Objective To test the effect of training residents in interpersonal and communication skills on women's satisfaction with patient–doctor relationship in labour and delivery rooms.
Design A stepped-wedge cluster randomised trial.
Setting Maternity wards in four teaching hospitals in Damascus and homes of participating women.
Participants Women delivering in the hospitals under study, via vaginal delivery with living baby, who consent to participate in the study. Difficult labour and high-risk pregnancies are excluded. Residents working in the study hospitals during the implementation phase who agree to take part in the study.
Main Outcome Measure Women's satisfaction with interpersonal relationships in labour and delivery rooms measured via a series of questions on a Likert scale and based on the Medical Interview Satisfaction Scale.

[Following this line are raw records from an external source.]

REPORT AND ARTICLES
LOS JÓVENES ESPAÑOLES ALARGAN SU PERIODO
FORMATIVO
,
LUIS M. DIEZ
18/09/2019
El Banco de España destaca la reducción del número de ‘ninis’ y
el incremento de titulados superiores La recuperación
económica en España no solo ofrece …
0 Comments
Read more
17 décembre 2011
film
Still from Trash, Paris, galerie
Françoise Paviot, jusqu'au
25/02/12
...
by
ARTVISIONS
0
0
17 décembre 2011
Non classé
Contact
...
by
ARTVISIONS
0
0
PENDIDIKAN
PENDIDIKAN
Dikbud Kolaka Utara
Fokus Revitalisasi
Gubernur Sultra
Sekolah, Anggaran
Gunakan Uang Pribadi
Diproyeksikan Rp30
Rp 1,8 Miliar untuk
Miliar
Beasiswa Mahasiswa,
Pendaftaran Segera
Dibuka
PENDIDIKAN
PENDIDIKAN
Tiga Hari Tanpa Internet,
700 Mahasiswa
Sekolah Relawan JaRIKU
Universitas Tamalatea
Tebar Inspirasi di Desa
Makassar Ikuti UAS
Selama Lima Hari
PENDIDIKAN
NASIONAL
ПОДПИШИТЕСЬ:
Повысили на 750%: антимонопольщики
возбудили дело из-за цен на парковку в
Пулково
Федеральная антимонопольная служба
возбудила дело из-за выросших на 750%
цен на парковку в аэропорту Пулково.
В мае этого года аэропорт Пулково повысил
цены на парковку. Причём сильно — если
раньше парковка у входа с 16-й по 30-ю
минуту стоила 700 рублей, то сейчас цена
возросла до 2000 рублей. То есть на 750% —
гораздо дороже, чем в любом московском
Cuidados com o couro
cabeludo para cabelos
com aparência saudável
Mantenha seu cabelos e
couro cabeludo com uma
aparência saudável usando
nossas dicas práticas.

Results Women were on average 25 years old, 95% were homemakers, 76% had primary education, 48% lived in shared accommodation and 26% were nulliparous. At the individual level, the mean score of overall satisfaction of women was 68.66 (SD=14.24) out of a possible score of a 100 in the control group and 70.79 (SD=13) in the treatment group. At the hospital level, the mean scores of overall satisfaction of women were 70 (SD=4.70) and 70.99 (SD=4.85) for the control and treatment group, respectively. Using (generalised) linear mixed models approach to account for the study design, we were not able to detect a difference between the treatment and control group on the overall satisfaction of women.
Conclusion The training package does not seem to be associated with higher overall satisfaction scores.